Apple a récemment remporté un litige juridique avec l'application gratuite de streaming musical Musi. Un juge de district fédéral de Californie a décidé de rejeter le procès intenté par Musi en 2024 et a clairement déterminé que, selon l'accord de développeur signé par les deux parties, Apple a le droit de supprimer l'application de l'App Store à tout moment "avec ou sans motif" après en avoir informé le développeur.

Musi est une application gratuite de streaming musical qui commercialise sa musique en appelant du contenu visible publiquement sur YouTube et en superposant ses propres publicités sur l'interface de lecture. Cependant, il n'a pas signé d'accord de licence direct avec les détenteurs de droits d'auteur concernés, ce qui le place également pendant longtemps dans une zone grise en termes de respect des droits d'auteur. Même avant que l'application ne soit retirée des étagères en septembre 2024, Apple et Musi avaient reçu plusieurs plaintes, alléguant que Musi « viole les droits de propriété intellectuelle de tiers ou viole certaines conditions de service ». YouTube a également envoyé des lettres à Apple à plusieurs reprises au fil des ans, se plaignant de violations présumées du droit d'auteur et d'abus de la technologie YouTube par l'application.
Après la suppression de l'application, Musi a choisi de poursuivre Apple, accusant Apple d'avoir violé l'accord de développement et affirmant qu'Apple avait supprimé incorrectement son application sur la base d'allégations de droits d'auteur non fondées et manquant de preuves. Cependant, le juge a estimé après l'audience que les termes littéraux du contrat de développement étaient clairs et sans ambiguïté : Apple peut cesser de commercialiser, de répertorier ou de rendre les applications concernées disponibles aux utilisateurs finaux dans l'App Store à tout moment « avec ou sans motif » après avoir envoyé un avis de résiliation au développeur.

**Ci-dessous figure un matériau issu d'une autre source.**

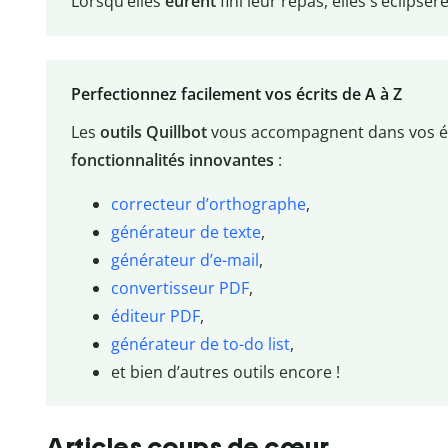
Lorsqu’elles
eurent
fini leur repas, elles s’éclipsèr
Perfectionnez facilement vos écrits de A à Z
Les
outils Quillbot
vous accompagnent dans vos éc
fonctionnalités innovantes
:
correcteur d’orthographe
,
générateur de texte
,
générateur d’e-mail
,
convertisseur PDF
,
éditeur PDF
,
générateur de to-do list
,
et bien d’autres outils encore !
Articles coups de cœur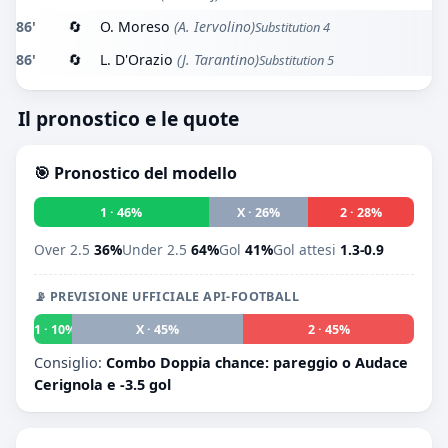
86'
🔄
O. Moreso
(A. Iervolino)
Substitution 4
86'
🔄
L. D'Orazio
(J. Tarantino)
Substitution 5
Il pronostico e le quote
🎯 Pronostico del modello
1 · 46%
X · 26%
2 · 28%
Over 2.5
36%
Under 2.5
64%
Gol
41%
Gol attesi
1.3-0.9
📡 PREVISIONE UFFICIALE API-FOOTBALL
1 · 10%
X · 45%
2 · 45%
Consiglio:
Combo Doppia chance: pareggio o Audace
Cerignola e -3.5 gol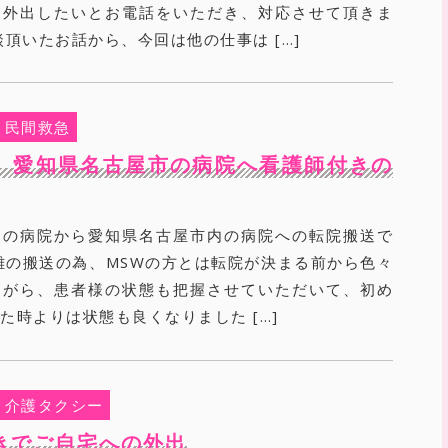
に外出したいとお電話をいただき、対応させて頂きま
談頂いたお話から、今回は他の仕事は […]
民間救急
 愛知県名古屋市の病院へ看護師付きの
内の病院から愛知県名古屋市内の病院への転院搬送で
離の搬送の為、MSWの方とは転院が決まる前から色々
ながら、患者様の状態も把握させていただいて、初め
た時よりは状態も良くなりました […]
介護タクシー
きでご自宅への外出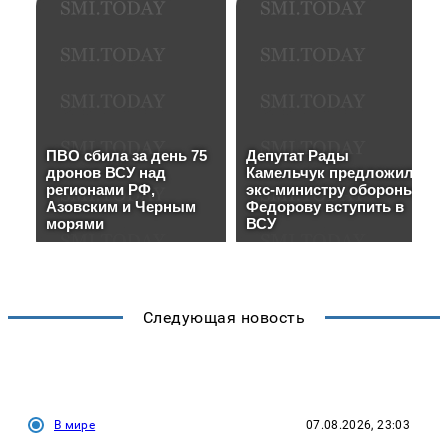
Следующая новость
В мире
07.08.2026, 23:03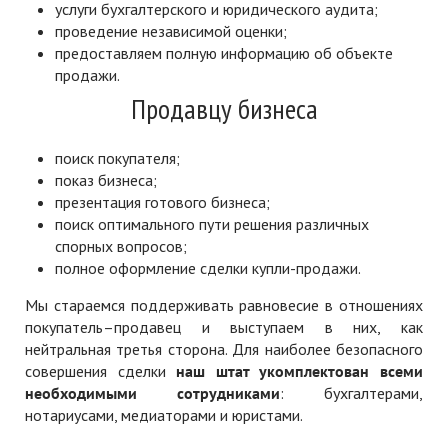
услуги бухгалтерского и юридического аудита;
проведение независимой оценки;
предоставляем полную информацию об объекте
продажи.
Продавцу бизнеса
поиск покупателя;
показ бизнеса;
презентация готового бизнеса;
поиск оптимального пути решения различных
спорных вопросов;
полное оформление сделки купли-продажи.
Мы стараемся поддерживать равновесие в отношениях
покупатель–продавец и выступаем в них, как
нейтральная третья сторона. Для наиболее безопасного
совершения сделки
наш штат укомплектован всеми
необходимыми сотрудниками
: бухгалтерами,
нотариусами, медиаторами и юристами.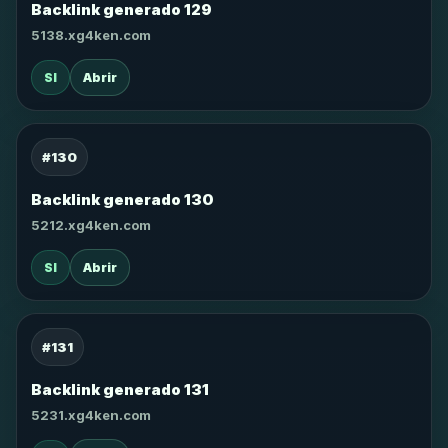
Backlink generado 129
5138.xg4ken.com
SI
Abrir
#130
Backlink generado 130
5212.xg4ken.com
SI
Abrir
#131
Backlink generado 131
5231.xg4ken.com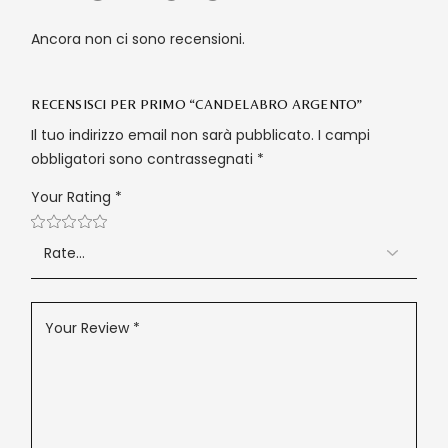
Ancora non ci sono recensioni.
RECENSISCI PER PRIMO “CANDELABRO ARGENTO”
Il tuo indirizzo email non sarà pubblicato.
I campi
obbligatori sono contrassegnati
*
Your Rating
*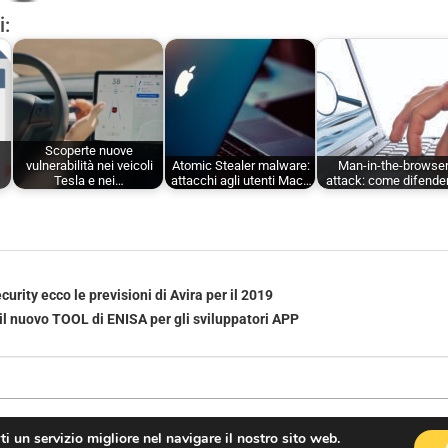
i:
Scoperte nuove
vulnerabilità nei veicoli
Atomic Stealer malware:
Man-in-the-browse
Tesla e nei…
attacchi agli utenti Mac…
attack: come difende
urity ecco le previsioni di Avira per il 2019
 nuovo TOOL di ENISA per gli sviluppatori APP
rti un servizio migliore nel navigare il nostro sito web.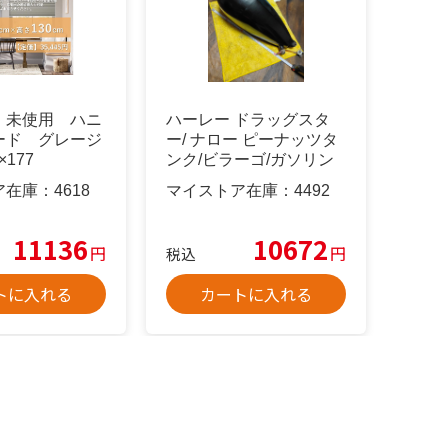
】未使用 ハニ
ハーレー ドラッグスタ
ード グレージ
ー/ ナロー ピーナッツタ
×177
ンク/ビラーゴ/ガソリン
タンク
ア在庫：
4618
マイストア在庫：
4492
11136
10672
円
円
税込
トに入れる
カートに入れる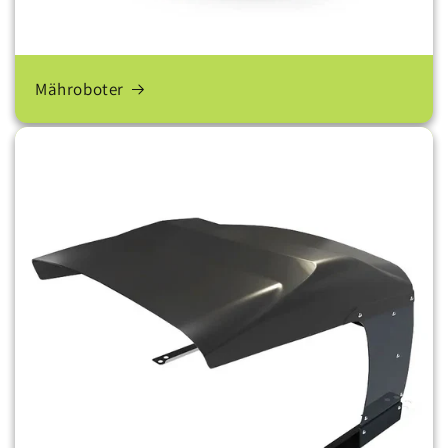
Mähroboter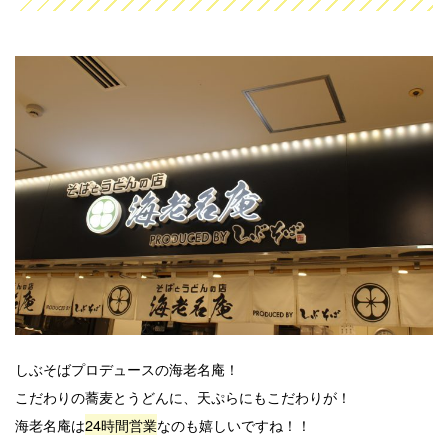
しぶそばプロデュースの海老名庵！
こだわりの蕎麦とうどんに、天ぷらにもこだわりが！
海老名庵は
24時間営業
なのも嬉しいですね！！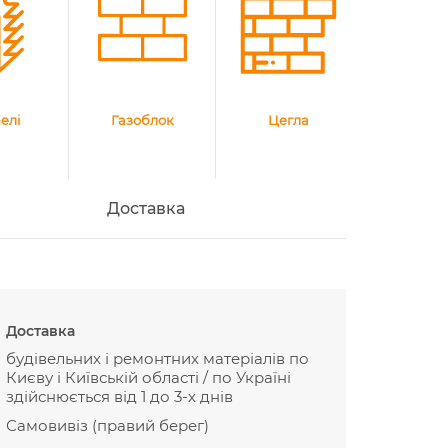
елі
Газоблок
Цегла
Доставка
Доставка
будівельних і ремонтних матеріалів по
Києву і Київській області / по Україні
здійснюється від 1 до 3-х днів
Самовивіз (правий берег)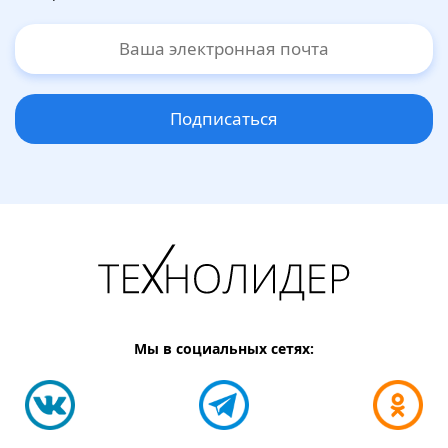
Подписаться
Мы в социальных сетях: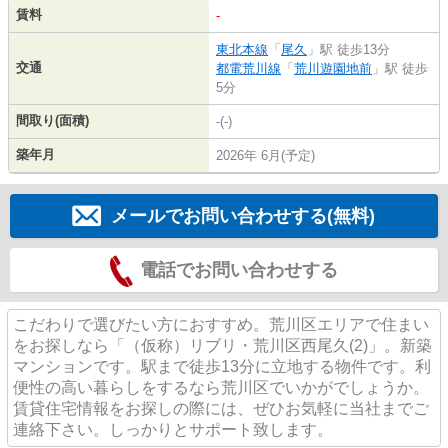
賃料
-
東北本線
「
尾久
」駅 徒歩13分
交通
都電荒川線
「
荒川遊園地前
」駅 徒歩
5分
間取り(面積)
-(-)
築年月
2026年 6月(予定)
メールでお問い合わせする(無料)
電話でお問い合わせする
こだわりで選びたい方におすすめ。荒川区エリアで住まい
をお探しなら「（仮称）リブリ・荒川区西尾久(2)」。新築
マンションです。駅まで徒歩13分に立地する物件です。利
便性の高い暮らしをするなら荒川区でいかがでしょうか。
賃貸住宅情報をお探しの際には、ぜひお気軽に当社までご
連絡下さい。しっかりとサポート致します。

Le jugement a souligné que Musi lui-même n’avait pas nié avoir reçu des notifications pertinentes d’Apple, de sorte que le retrait de Musi des étagères par Apple ne constituait pas une violation de l’accord.
En plus du différend contractuel, Musi a également accusé Apple de comportement « malveillant » dans la plainte, affirmant qu'il avait insisté pour supprimer l'application « en s'appuyant sciemment sur de fausses preuves ». Non seulement le tribunal n'a pas accepté cela, mais il a rendu une décision défavorable à l'encontre du cabinet d'avocats de Musi : le juge a partiellement soutenu la requête en sanctions déposée par Apple en vertu de la règle 11 des règles fédérales de procédure civile, estimant que le cabinet d'avocats "avait fabriqué des faits pour combler les lacunes des preuves dans le cas de Musi" et n'avait toujours pas le droit de fabriquer des faits par lui-même après avoir terminé un processus d'enquête de deux mois qui comprenait l'interrogation de témoins d'Apple et l'examen des documents internes d'Apple.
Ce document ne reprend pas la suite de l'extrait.